Characterization of Adhesion of Porphyromonas gingivalis Hgp44 to Treponema denticola

Objectives: Coaggregation between two major periodontal pathogens, P. gingivalis and T. denticola, is important in the periodontopathic biofilm formation. Two arginine-specific and lysine-specific proteinases (RgpA, RgpB and Kgp) are the major virulence factors of P. gingivalis. RgpA and Kgp have adhesion/hemagglutinin domains following to the catalytic domains. It has been shown that Hgp44 in the adhesion/hemagglutinin domains of Rgp is involved in its coaggregation with T. denticola. The purpose of this study is to elucidate the active site of adhesion in Hgp44 to T. denticola.

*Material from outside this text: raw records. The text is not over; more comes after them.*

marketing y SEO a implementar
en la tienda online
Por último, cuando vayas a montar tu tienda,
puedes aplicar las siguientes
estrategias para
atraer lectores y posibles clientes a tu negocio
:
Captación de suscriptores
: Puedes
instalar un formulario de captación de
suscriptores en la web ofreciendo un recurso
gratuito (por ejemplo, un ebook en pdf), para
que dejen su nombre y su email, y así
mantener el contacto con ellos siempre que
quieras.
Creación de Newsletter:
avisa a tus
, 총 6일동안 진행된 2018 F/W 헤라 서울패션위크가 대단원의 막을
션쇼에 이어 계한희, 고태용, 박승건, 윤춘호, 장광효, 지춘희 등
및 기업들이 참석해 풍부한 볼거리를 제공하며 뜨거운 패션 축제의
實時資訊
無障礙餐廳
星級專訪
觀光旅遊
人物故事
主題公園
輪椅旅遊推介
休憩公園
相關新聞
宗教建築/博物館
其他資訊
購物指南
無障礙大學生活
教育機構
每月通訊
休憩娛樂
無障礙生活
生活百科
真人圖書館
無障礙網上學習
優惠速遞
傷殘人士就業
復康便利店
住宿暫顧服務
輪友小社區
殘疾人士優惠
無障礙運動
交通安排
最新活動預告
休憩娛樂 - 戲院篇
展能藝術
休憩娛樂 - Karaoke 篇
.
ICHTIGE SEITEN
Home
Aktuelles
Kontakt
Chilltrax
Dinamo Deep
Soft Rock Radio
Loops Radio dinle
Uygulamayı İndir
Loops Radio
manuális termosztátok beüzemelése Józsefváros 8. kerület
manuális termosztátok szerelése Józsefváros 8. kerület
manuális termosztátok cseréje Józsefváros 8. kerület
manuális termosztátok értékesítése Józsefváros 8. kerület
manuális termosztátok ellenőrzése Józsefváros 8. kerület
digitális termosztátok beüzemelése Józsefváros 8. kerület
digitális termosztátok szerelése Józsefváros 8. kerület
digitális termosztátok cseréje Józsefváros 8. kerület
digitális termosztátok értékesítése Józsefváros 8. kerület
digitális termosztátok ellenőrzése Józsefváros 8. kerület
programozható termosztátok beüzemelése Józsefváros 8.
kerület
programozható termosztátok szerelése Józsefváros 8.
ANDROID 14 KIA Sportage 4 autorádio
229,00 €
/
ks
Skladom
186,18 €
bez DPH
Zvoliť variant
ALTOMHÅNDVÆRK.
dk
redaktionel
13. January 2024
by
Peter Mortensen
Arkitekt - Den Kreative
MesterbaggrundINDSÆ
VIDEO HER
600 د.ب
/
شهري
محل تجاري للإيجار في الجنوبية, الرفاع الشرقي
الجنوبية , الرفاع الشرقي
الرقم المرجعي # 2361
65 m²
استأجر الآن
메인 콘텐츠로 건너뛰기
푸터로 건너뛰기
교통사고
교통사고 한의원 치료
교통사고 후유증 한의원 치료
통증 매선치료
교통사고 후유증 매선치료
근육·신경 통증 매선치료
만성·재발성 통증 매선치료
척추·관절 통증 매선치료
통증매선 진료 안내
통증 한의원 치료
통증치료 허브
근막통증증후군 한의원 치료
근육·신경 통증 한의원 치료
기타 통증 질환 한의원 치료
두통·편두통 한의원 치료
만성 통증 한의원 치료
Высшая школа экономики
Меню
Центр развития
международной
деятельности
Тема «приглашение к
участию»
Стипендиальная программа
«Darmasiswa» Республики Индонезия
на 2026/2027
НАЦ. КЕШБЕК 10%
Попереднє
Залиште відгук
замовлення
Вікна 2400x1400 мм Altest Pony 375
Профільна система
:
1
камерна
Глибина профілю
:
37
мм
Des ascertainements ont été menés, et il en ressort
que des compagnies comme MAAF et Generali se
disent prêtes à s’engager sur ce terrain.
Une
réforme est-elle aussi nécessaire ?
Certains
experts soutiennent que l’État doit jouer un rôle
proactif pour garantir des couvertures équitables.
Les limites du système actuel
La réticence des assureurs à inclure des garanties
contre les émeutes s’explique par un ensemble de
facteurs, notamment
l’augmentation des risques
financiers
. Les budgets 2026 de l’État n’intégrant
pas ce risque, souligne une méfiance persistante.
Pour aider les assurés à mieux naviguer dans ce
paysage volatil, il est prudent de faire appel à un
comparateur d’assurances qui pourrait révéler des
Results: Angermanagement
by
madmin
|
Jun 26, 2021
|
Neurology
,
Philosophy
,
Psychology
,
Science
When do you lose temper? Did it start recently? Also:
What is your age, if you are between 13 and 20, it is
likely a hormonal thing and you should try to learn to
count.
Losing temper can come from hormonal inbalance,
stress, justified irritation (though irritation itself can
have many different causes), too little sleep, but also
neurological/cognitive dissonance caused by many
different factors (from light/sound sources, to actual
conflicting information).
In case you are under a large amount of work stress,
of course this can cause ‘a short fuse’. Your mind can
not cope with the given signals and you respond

Methods: The sequence coding 1-316 and 1-419 (full length of Hgp44) of amino acid residues was amplified by PCR. The amplification genes were inserted in expression vector pET32Xa/LIC. The recombinant proteins were expressed in E. coli BL21. Clones expressing recombinant proteins were designated as r-Hgp44₂ (1-316) and r-Hgp44 (1-419). SDS-PAGE and immunoblotting using anti-P. gingivalis whole cell antibody and anti-penta-His HRP conjugate monoclonal antibody were used to confirm the expression of the recombinant proteins in sonicate of the clones. Enzyme-linked immunosorbent assay (ELISA) was used to evaluate their adhesion to T. denticola ATCC 35405.
Results: Productions of r-Hgp44₂ and r-Hgp44 were confirmed by SDS-PAGE and immunoblotting (67kDa for r-Hgp44₂, 75kDa for r-Hgp44). ELISA results indicated that adherence activity of T. denticola to r-Hgp44 and r-Hgp44₂ sonicates was significantly higher than that to control (E. coli, P < 0.001). However, there was no significant difference in adherence to T. denticola between r-Hgp44 and r-Hgp44₂.
Conclusions: P. gingivalis Hgp44 domain responsible for adhesion to T. denticola is likely to reside in residues 1-316. We are currently investigating the specific adhesion domain within the Hgp44 fragment. Inhibition of such domain may disrupt periodontopathic biofilm formation and maturation.